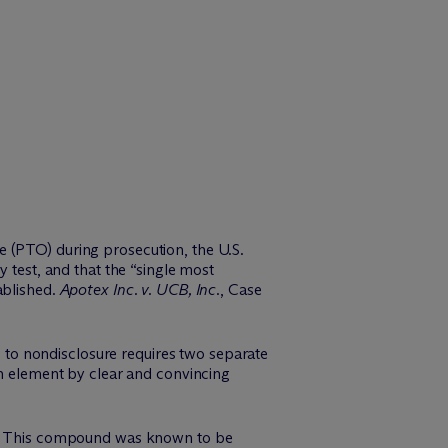
e (PTO) during prosecution, the U.S.
 test, and that the “single most
ablished.
Apotex Inc. v. UCB, Inc
., Case
ng to nondisclosure requires two separate
ch element by clear and convincing
on. This compound was known to be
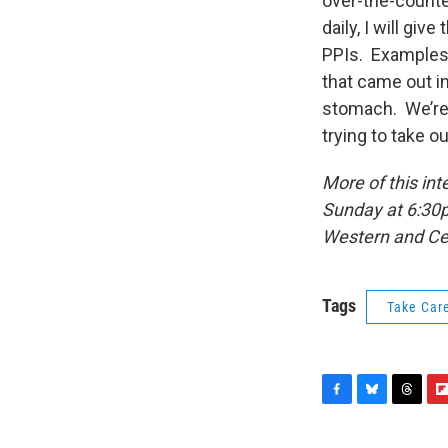
over-the-counter
daily, I will giv
PPIs. Examples
that came out in
stomach. We’re 
trying to take o
More of this in
Sunday at 6:30p
Western and Ce
Tags
Take Car
F
B
T
F
a
l
h
l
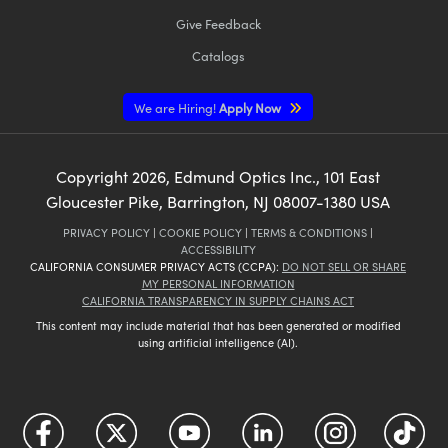
Give Feedback
Catalogs
We are Hiring!
Apply Now
Copyright
2026
, Edmund Optics Inc., 101 East
Gloucester Pike, Barrington, NJ 08007-1380 USA
PRIVACY POLICY
|
COOKIE POLICY
|
TERMS & CONDITIONS
|
ACCESSIBILITY
CALIFORNIA CONSUMER PRIVACY ACTS (CCPA):
DO NOT SELL OR SHARE
MY PERSONAL INFORMATION
CALIFORNIA TRANSPARENCY IN SUPPLY CHAINS ACT
This content may include material that has been generated or modified
using artificial intelligence (AI).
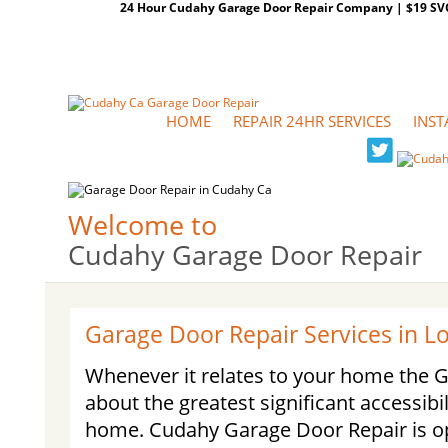
24 Hour Cudahy Garage Door Repair Company | $19 SVC G
HOME
REPAIR 24HR SERVICES
INST
Welcome to
Cudahy Garage Door Repair
Garage Door Repair Services in 
Whenever it relates to your home the Ga
about the greatest significant accessibil
home. Cudahy Garage Door Repair is op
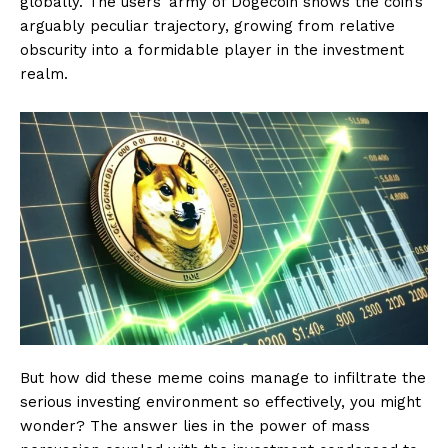
globally. The users’ army of Dogecoin shows the coin’s
arguably peculiar trajectory, growing from relative
obscurity into a formidable player in the investment
realm.
But how did these meme coins manage to infiltrate the
serious investing environment so effectively, you might
wonder? The answer lies in the power of mass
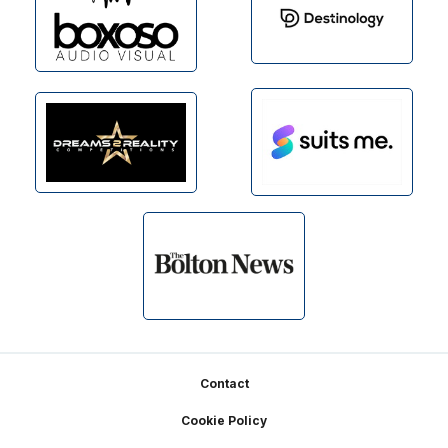
Footer
Contact
Cookie Policy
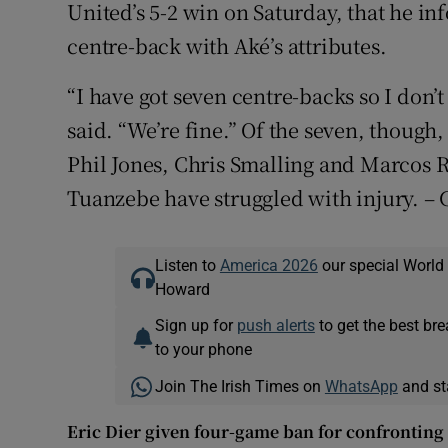
United’s 5-2 win on Saturday, that he i
centre-back with Aké’s attributes.
“I have got seven centre-backs so I don
said. “We’re fine.” Of the seven, though
Phil Jones, Chris Smalling and Marcos R
Tuanzebe have struggled with injury. –
Listen to
America 2026
our special World
Howard
Sign up for
push alerts
to get the best br
to your phone
Join The Irish Times on
WhatsApp
and st
Eric Dier given four-game ban for confronting 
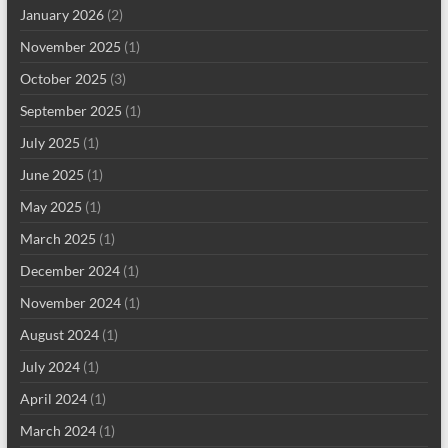
January 2026
(2)
November 2025
(1)
October 2025
(3)
September 2025
(1)
July 2025
(1)
June 2025
(1)
May 2025
(1)
March 2025
(1)
December 2024
(1)
November 2024
(1)
August 2024
(1)
July 2024
(1)
April 2024
(1)
March 2024
(1)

⁂

What you need to do
The exact lines from the beginning of the data through the one that contains "globally. The users’" must be given again, both ends included, and pictures must be left out.

Solution to the exercise
e (PTO) during prosecution, the U.S.
 test, and that the “single most
ablished.
Apotex Inc. v. UCB, Inc
., Case
ng to nondisclosure requires two separate
ch element by clear and convincing
on. This compound was known to be
over-the-counter
daily, I will giv
PPIs. Examples
that came out in
stomach. We’re 
trying to take o
More of this in
Sunday at 6:30p
Western and Ce
Tags
Take Car
F
B
T
F
a
l
h
l
Give Feedback
Catalogs
We are Hiring!
Apply Now
Copyright
2026
, Edmund Optics Inc., 101 East
Gloucester Pike, Barrington, NJ 08007-1380 USA
PRIVACY POLICY
|
COOKIE POLICY
|
TERMS & CONDITIONS
|
ACCESSIBILITY
CALIFORNIA CONSUMER PRIVACY ACTS (CCPA):
DO NOT SELL OR SHARE
MY PERSONAL INFORMATION
CALIFORNIA TRANSPARENCY IN SUPPLY CHAINS ACT
This content may include material that has been generated or modified
using artificial intelligence (AI).
24 Hour Cudahy Garage Door Repair Company | $19 SVC G
HOME
REPAIR 24HR SERVICES
INST
Welcome to
Cudahy Garage Door Repair
Garage Door Repair Services in 
Whenever it relates to your home the Ga
about the greatest significant accessibil
home. Cudahy Garage Door Repair is op
globally. The users’ army of Dogecoin shows the coin’s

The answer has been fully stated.